Hugo Souza relacionou a classificação na Libertadores ao aprendizado deixado pela Copa do Brasil. Atual campeão, o Corinthians caiu diante do Internacional após perder por 2 a 0 em Porto Alegre e vencer a volta por 2 a 1. A reação não bastou para recuperar a diferença.
Depois de superar o Rosario Central por 1 a 0, o goleiro afirmou que o elenco levou aquela frustração para a preparação. O time soube defender quando ficou com dez e escolheu melhor os momentos para atacar.
A partida foi tensa e de poucos riscos. O gol saiu em bola parada, com Memphis cobrando e Bidon desviando. Para Hugo, a equipe neutralizou as melhores ações argentinas e evitou repetir erros que custaram a outra competição.
Defender também fez parte do plano
A expulsão de Raniele alterou o jogo. O Corinthians compactou linhas e contou com participação dos atacantes na marcação. Hugo não precisou realizar uma sequência de defesas espetaculares porque o coletivo reduziu espaços.
O Rosario teve uma grande oportunidade com Copetti, que finalizou para fora depois de escapar. O lance mostrou que a margem era pequena. Uma falha poderia levar a decisão aos pênaltis ou eliminar o time.

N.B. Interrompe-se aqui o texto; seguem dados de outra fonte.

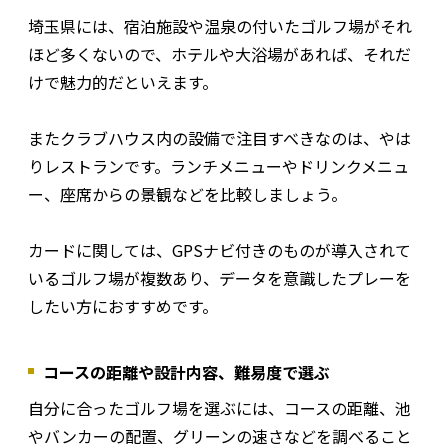
埼玉県には、宿泊施設や温泉の付いたゴルフ場がそれ
ほど多くないので、ホテルや大浴場があれば、それだ
けで魅力的だといえます。
またクラブハウス内の設備で注目すべきなのは、やは
りレストランです。ランチメニューやドリンクメニュ
ー、座席からの景観などを比較しましょう。
カードに関しては、GPSナビ付きのものが導入されて
いるゴルフ場が複数あり、データを意識したプレーを
したい方におすすめです。
コースの距離や設計内容、難易度で選ぶ
自分に合ったゴルフ場を選ぶには、コースの距離、池
やバンカーの配置、グリーンの速さなどを調べること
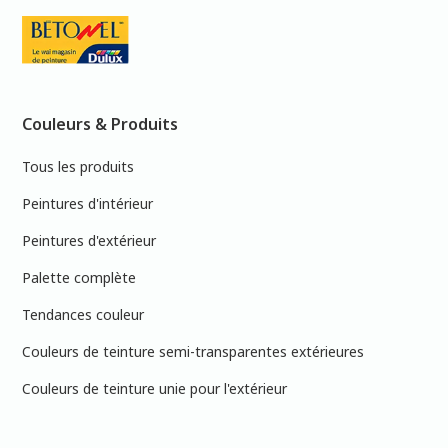
Couleurs & Produits
Tous les produits
Peintures d'intérieur
Peintures d'extérieur
Palette complète
Tendances couleur
Couleurs de teinture semi-transparentes extérieures
Couleurs de teinture unie pour l'extérieur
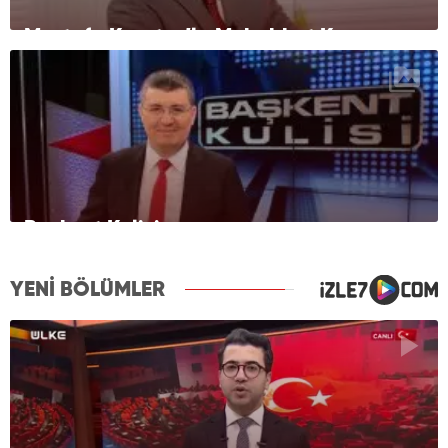
Mustafa Karataş’la Muhabbet Kapısı
Başkent Kulisi
YENİ BÖLÜMLER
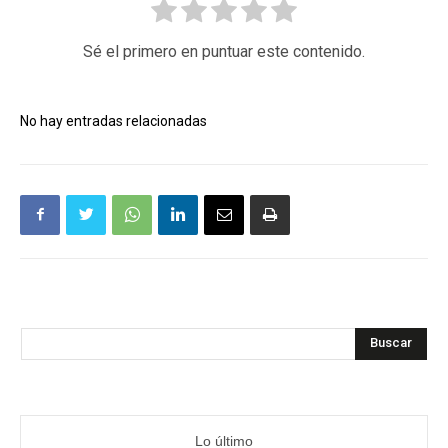
Sé el primero en puntuar este contenido.
No hay entradas relacionadas
Buscar
Lo último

A maturidade citada pelo goleiro está em reconhecer quando o jogo pede controle. Isso não significa desistir de atacar. Mesmo com dez, o Corinthians buscou a falta que originou o gol e encontrou solução sem se expor continuamente.
Sonho de repetir 2012
Hugo afirmou que conquistar a Libertadores é o maior objetivo do elenco e também um sonho compartilhado com a torcida. O Corinthians busca o segundo título de sua história, depois da campanha invicta de 2012.
O discurso de ambição combina com o peso do clube, mas precisa ser sustentado por desempenho. A equipe ainda terá o Estudiantes nas quartas e, se avançar, enfrentará outro adversário de alto nível na semifinal.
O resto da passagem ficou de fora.